The latest version of our software, StableDiffusion, aptly named SDXL, has recently been launched. This has simultaneously ignited an interest in ComfyUI, a new tool that simplifies usability of these models. It’s important to note, however, that the node-based workflows of ComfyUI markedly differ from the Automatic1111 framework that I previously utilized (you can find my tips and tricks using that framework in a previous post). In this article, I’ll take you through some techniques I have found effective when working with ComfyUI.

Background

Not too long ago, an awesome artist and YouTuber, Ten Hundred (or Ten Hun), held a competition that welcomed everyone to create their unique interpretation of his art toy: Hammerhood. I seized this opportunity to experiment with the technologies I was delving into at that moment, namely StableDiffusion 2.1 and ControlNet. So, I decided to create and submit a version that was entirely generated by AI.

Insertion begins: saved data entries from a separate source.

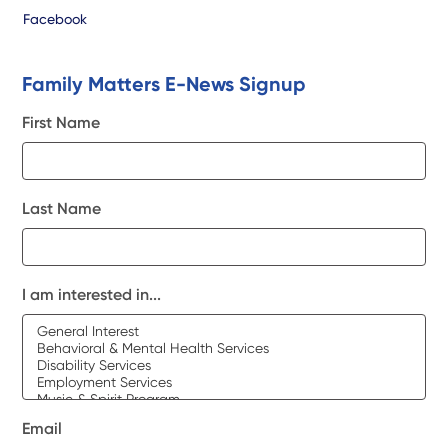
Facebook
Family Matters E-News Signup
First Name
Last Name
I am interested in...
Email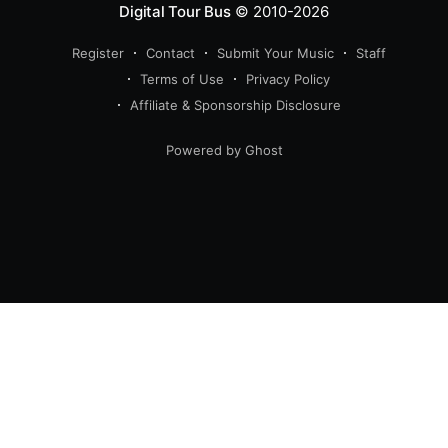
Digital Tour Bus
© 2010-2026
Register
Contact
Submit Your Music
Staff
Terms of Use
Privacy Policy
Affiliate & Sponsorship Disclosure
Powered by Ghost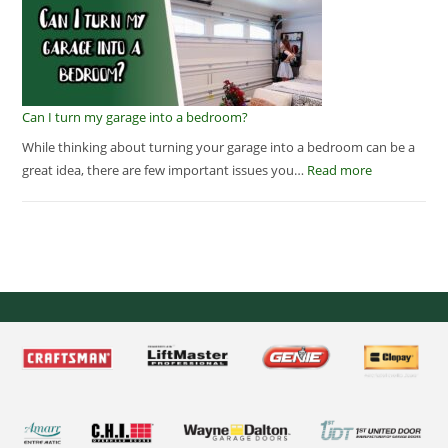
Can I turn my garage into a bedroom?
While thinking about turning your garage into a bedroom can be a
great idea, there are few important issues you…
Read more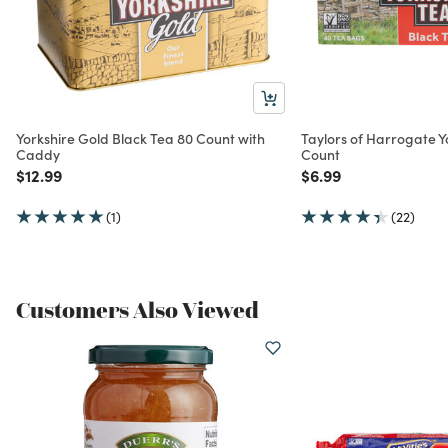
Yorkshire Gold Black Tea 80 Count with
Taylors of Harrogate Y
Caddy
Count
Price reduced from
to
Price reduced from
to
$12.99
$6.99
(1)
(22)
Customers Also Viewed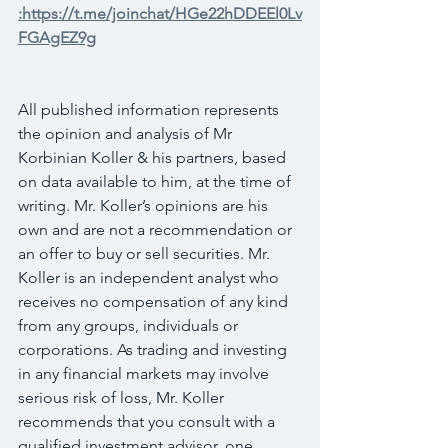
:https://t.me/joinchat/HGe22hDDEEl0Lv
FGAgEZ9g
All published information represents 
the opinion and analysis of Mr 
Korbinian Koller & his partners, based 
on data available to him, at the time of 
writing. Mr. Koller’s opinions are his 
own and are not a recommendation or 
an offer to buy or sell securities. Mr. 
Koller is an independent analyst who 
receives no compensation of any kind 
from any groups, individuals or 
corporations. As trading and investing 
in any financial markets may involve 
serious risk of loss, Mr. Koller 
recommends that you consult with a 
qualified investment advisor, one 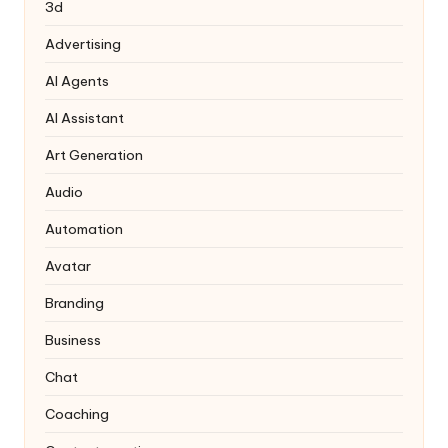
3d
Advertising
AI Agents
AI Assistant
Art Generation
Audio
Automation
Avatar
Branding
Business
Chat
Coaching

Four versions of Ten Hun's Hammerhood made using StableDiffusion 2.1 and ControlNet

In the spirit of clarity and transparency, I made it a point to mention in the submission description that this creation was born out of artificial intelligence. Surprisingly though, my AI-generated images found a place among the featured submissions on Ten Hun’s channel! Unsurprisingly, my AI-manufactured artwork couldn’t compete with the winning entries,highlighting the irreplaceable creative human touch in the domain of art that currently remains unmatched by AI.

Ten Hun showcasing my Hammerhood submission on his channel

Since the submission of these images, Stability AI has introduced a range of new tools, prompting me to refine my original workflow. So in this post I’ll outline the new workflow I’ve adopted specifically those that include ControlNet.

The new tools

To follow along this post you’ll need to install a few new tools and download the new models. Each of these tools comes with its own detailed installation guide, which you should closely follow for a seamless setup. Please keep in
mind that, given the innovative nature of these software tools, the installation process might be slightly more intricate than that of conventional software packages.

  • Stability AI on Huggingface: Here you can find all official SDXL models
    • SDXL 1.0: The base model, this will be used to generate the first steps of each image at a resolution around 1024x1024.
    • SDXL Refiner: The refiner model, a new feature of SDXL
    • SDXL VAE: Optional as there is a VAE baked into the base and refiner model, but nice to have is separate in the workflow so it can be updated/changed without needing a new model.
    • Control-Lora: Official release of a ControlNet style models along with a few other interesting ones.
  • OpenPose SDXL: OpenPose ControlNet for SDXL.
  • ComfyUI: Node based workflow manager that can be used with Stable Diffusion
    • ComfyUI Manager: Plugin for CompfyUI that helps detect and install missing plugins.
    • ComfyUI ControlNet aux: Plugin with preprocessors for ControlNet, so you can generate images directly from ComfyUI.
  • ESRGAN Upscaler models: I recommend getting an UltraSharp model (for photos) and Remacri (for paintings), but there are many options optimized for various uses.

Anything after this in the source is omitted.